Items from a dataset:
━━━━━━━━━━━━━━━━━━━━━━━━━━━━━━
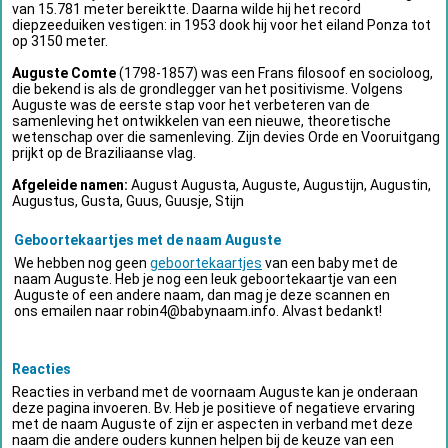
van 15.781 meter bereiktte. Daarna wilde hij het record
diepzeeduiken vestigen: in 1953 dook hij voor het eiland Ponza tot
op 3150 meter.
Auguste Comte
(1798-1857) was een Frans filosoof en socioloog,
die bekend is als de grondlegger van het positivisme. Volgens
Auguste was de eerste stap voor het verbeteren van de
samenleving het ontwikkelen van een nieuwe, theoretische
wetenschap over die samenleving. Zijn devies Orde en Vooruitgang
prijkt op de Braziliaanse vlag.
Afgeleide namen:
August Augusta, Auguste, Augustijn, Augustin,
Augustus, Gusta, Guus, Guusje, Stijn
Geboortekaartjes met de naam Auguste
We hebben nog geen
geboortekaartjes
van een baby met de
naam Auguste. Heb je nog een leuk geboortekaartje van een
Auguste of een andere naam, dan mag je deze scannen en
ons emailen naar
robin4@babynaam.info
. Alvast bedankt!
Reacties
Reacties in verband met de voornaam Auguste kan je onderaan
deze pagina invoeren. Bv. Heb je positieve of negatieve ervaring
met de naam Auguste of zijn er aspecten in verband met deze
naam die andere ouders kunnen helpen bij de keuze van een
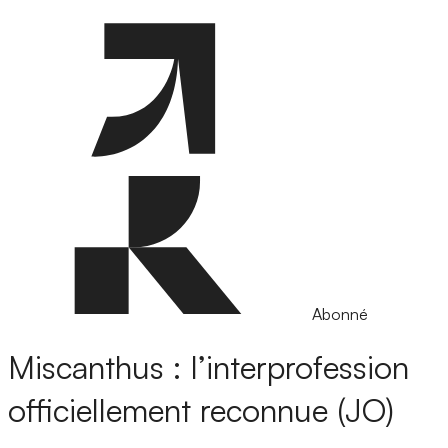
Abonné
Miscanthus : l’interprofession
officiellement reconnue (JO)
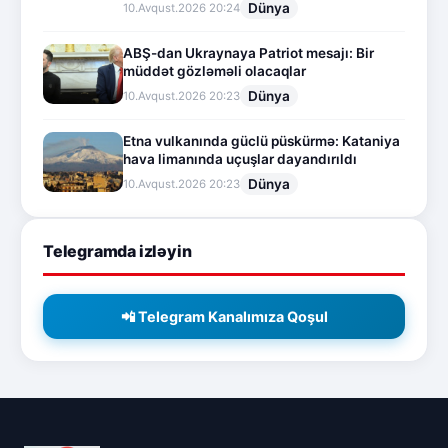
Dünya
10.Avqust.2026 20:24
ABŞ-dan Ukraynaya Patriot mesajı: Bir
müddət gözləməli olacaqlar
Dünya
10.Avqust.2026 20:23
Etna vulkanında güclü püskürmə: Kataniya
hava limanında uçuşlar dayandırıldı
Dünya
10.Avqust.2026 20:23
Telegramda izləyin
📲 Telegram Kanalımıza Qoşul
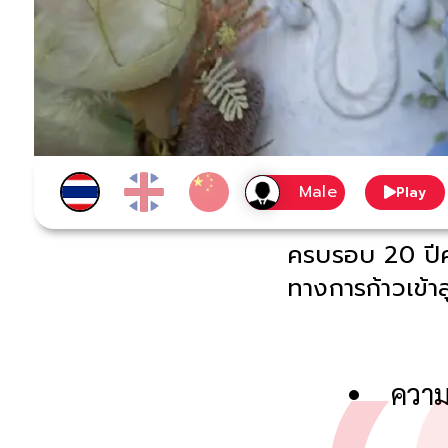
Play
ครบรอบ 20 ปีค
ทางการก้าวเข้า
ความ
━━━━━━━━━━━━━━━━━━━━━━━━━━━━━━
▶ _What is expected_
In the data above, find each line where the string "Auguste" appears, then copy it.

▶ _Output for this exercise_
Auguste Comte
Auguste was de eerste stap voor het verbeteren van de
August Augusta, Auguste, Augustijn, Augustin,
Geboortekaartjes met de naam Auguste
naam Auguste. Heb je nog een leuk geboortekaartje van een
Auguste of een andere naam, dan mag je deze scannen en
Reacties in verband met de voornaam Auguste kan je onderaan
met de naam Auguste of zijn er aspecten in verband met deze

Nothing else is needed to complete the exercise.